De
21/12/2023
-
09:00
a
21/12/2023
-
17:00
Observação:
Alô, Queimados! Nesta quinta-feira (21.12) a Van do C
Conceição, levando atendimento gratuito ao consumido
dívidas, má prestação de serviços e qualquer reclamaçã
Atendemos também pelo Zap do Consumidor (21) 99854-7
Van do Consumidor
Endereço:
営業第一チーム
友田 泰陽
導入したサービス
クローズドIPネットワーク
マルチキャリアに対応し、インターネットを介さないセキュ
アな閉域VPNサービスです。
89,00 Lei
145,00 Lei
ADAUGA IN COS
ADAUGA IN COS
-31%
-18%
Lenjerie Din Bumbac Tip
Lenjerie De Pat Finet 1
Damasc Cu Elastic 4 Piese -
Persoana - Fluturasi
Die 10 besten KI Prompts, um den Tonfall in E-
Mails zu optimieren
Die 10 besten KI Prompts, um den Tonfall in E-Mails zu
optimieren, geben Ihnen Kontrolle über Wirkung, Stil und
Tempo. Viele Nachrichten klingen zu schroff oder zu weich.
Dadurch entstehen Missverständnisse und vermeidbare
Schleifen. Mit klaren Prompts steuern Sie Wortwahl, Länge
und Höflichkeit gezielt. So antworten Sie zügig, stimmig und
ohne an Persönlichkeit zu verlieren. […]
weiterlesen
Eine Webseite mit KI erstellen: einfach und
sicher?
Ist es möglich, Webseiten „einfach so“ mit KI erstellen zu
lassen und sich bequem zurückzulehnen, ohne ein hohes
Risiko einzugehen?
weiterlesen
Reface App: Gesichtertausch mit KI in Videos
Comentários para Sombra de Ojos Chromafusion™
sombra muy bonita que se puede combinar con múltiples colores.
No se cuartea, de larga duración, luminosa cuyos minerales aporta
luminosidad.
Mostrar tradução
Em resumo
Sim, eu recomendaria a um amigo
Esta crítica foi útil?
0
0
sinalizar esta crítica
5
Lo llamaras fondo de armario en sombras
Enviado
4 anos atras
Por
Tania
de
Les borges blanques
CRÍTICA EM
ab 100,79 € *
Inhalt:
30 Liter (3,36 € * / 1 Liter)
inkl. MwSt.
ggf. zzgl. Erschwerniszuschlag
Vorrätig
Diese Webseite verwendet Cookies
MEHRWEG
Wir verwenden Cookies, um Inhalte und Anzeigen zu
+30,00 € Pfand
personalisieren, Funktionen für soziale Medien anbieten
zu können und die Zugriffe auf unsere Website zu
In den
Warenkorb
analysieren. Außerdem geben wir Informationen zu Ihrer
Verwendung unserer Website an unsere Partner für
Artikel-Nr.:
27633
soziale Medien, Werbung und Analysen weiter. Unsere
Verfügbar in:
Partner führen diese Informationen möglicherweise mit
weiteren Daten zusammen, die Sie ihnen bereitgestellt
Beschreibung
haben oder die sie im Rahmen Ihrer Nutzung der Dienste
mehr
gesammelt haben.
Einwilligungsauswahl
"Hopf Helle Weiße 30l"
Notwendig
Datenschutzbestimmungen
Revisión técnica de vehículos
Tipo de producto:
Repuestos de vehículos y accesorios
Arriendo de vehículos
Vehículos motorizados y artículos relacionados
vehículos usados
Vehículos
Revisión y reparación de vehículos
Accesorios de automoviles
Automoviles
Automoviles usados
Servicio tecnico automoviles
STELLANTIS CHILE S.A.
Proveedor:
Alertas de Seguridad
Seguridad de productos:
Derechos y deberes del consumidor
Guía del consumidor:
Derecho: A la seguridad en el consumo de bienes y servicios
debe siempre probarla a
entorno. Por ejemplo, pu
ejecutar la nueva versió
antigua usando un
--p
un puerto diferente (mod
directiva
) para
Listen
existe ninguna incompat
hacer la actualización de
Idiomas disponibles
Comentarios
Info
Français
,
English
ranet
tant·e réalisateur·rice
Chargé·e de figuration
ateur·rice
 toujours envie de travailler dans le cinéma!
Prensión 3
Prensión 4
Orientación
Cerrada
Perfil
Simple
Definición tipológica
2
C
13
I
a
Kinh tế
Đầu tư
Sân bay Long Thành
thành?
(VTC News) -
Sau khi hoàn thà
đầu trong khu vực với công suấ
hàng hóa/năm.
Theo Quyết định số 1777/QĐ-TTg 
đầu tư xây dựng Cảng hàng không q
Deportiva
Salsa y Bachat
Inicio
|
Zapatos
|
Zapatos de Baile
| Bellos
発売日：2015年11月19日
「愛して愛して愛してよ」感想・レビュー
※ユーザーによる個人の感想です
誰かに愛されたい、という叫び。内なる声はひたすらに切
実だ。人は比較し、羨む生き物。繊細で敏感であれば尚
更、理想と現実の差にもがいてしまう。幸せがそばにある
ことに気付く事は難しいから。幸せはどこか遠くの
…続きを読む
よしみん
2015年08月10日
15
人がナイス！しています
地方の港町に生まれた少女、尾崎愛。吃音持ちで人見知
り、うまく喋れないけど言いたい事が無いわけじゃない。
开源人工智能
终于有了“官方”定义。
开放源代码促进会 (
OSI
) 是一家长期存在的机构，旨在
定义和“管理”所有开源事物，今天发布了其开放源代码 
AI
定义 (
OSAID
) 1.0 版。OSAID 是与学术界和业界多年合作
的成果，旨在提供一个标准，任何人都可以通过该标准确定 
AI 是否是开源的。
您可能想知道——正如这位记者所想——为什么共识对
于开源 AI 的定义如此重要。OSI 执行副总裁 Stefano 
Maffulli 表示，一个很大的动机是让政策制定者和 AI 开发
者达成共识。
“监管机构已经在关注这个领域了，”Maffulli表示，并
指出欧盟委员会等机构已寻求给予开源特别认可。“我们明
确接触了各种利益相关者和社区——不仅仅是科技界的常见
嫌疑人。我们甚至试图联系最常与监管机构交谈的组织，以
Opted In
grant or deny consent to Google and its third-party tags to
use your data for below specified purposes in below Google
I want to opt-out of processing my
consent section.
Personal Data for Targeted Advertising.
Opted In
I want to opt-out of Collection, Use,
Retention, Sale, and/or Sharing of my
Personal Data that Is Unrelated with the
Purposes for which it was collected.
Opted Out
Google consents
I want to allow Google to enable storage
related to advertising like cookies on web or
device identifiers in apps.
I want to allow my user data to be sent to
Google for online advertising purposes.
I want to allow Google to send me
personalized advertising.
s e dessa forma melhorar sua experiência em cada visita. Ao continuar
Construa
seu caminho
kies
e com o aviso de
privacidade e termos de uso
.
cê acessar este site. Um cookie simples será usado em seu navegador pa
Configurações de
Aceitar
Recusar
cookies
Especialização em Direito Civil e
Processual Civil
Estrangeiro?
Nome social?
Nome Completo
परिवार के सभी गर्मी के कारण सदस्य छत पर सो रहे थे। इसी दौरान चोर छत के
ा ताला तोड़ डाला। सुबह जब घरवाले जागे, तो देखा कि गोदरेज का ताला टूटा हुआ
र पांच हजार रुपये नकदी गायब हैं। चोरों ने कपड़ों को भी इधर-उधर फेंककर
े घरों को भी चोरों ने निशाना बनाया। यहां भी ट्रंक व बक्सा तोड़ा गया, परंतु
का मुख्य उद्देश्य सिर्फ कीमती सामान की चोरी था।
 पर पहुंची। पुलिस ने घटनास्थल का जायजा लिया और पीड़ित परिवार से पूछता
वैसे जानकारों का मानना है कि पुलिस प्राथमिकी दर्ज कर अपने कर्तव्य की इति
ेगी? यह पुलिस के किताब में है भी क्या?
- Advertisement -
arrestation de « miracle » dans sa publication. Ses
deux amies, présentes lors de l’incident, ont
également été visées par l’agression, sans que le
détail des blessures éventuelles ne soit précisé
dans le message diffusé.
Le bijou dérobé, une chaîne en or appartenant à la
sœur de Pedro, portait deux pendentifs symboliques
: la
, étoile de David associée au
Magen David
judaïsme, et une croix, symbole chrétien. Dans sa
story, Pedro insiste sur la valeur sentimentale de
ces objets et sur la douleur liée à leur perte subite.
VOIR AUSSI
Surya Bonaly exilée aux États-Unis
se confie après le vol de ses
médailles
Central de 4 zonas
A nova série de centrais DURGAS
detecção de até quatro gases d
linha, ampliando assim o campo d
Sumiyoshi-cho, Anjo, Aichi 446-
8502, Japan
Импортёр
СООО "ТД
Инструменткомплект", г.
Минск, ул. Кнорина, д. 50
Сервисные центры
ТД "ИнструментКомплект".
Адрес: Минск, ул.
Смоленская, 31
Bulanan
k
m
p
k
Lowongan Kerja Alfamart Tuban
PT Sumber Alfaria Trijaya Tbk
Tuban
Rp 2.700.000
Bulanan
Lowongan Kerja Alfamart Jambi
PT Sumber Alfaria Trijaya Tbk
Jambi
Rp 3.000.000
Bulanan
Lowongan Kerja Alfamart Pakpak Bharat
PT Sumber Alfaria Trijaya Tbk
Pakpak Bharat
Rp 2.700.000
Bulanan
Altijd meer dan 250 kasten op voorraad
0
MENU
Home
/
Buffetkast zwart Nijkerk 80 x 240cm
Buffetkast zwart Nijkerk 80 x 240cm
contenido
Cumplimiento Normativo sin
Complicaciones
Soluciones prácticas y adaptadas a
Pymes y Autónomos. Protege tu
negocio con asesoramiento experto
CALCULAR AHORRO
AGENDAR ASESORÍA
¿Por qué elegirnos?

============================================================

WHAT TO DO> Above are the records; repeat exactly the lines from the one holding "Damasc Cu Elastic" down to the one holding "Beschreibung", end lines included.

EXERCISE RESULT>
Damasc Cu Elastic 4 Piese -
Persoana - Fluturasi
Die 10 besten KI Prompts, um den Tonfall in E-
Mails zu optimieren
Die 10 besten KI Prompts, um den Tonfall in E-Mails zu
optimieren, geben Ihnen Kontrolle über Wirkung, Stil und
Tempo. Viele Nachrichten klingen zu schroff oder zu weich.
Dadurch entstehen Missverständnisse und vermeidbare
Schleifen. Mit klaren Prompts steuern Sie Wortwahl, Länge
und Höflichkeit gezielt. So antworten Sie zügig, stimmig und
ohne an Persönlichkeit zu verlieren. […]
weiterlesen
Eine Webseite mit KI erstellen: einfach und
sicher?
Ist es möglich, Webseiten „einfach so“ mit KI erstellen zu
lassen und sich bequem zurückzulehnen, ohne ein hohes
Risiko einzugehen?
weiterlesen
Reface App: Gesichtertausch mit KI in Videos
Comentários para Sombra de Ojos Chromafusion™
sombra muy bonita que se puede combinar con múltiples colores.
No se cuartea, de larga duración, luminosa cuyos minerales aporta
luminosidad.
Mostrar tradução
Em resumo
Sim, eu recomendaria a um amigo
Esta crítica foi útil?
0
0
sinalizar esta crítica
5
Lo llamaras fondo de armario en sombras
Enviado
4 anos atras
Por
Tania
de
Les borges blanques
CRÍTICA EM
ab 100,79 € *
Inhalt:
30 Liter (3,36 € * / 1 Liter)
inkl. MwSt.
ggf. zzgl. Erschwerniszuschlag
Vorrätig
Diese Webseite verwendet Cookies
MEHRWEG
Wir verwenden Cookies, um Inhalte und Anzeigen zu
+30,00 € Pfand
personalisieren, Funktionen für soziale Medien anbieten
zu können und die Zugriffe auf unsere Website zu
In den
Warenkorb
analysieren. Außerdem geben wir Informationen zu Ihrer
Verwendung unserer Website an unsere Partner für
Artikel-Nr.:
27633
soziale Medien, Werbung und Analysen weiter. Unsere
Verfügbar in:
Partner führen diese Informationen möglicherweise mit
weiteren Daten zusammen, die Sie ihnen bereitgestellt
Beschreibung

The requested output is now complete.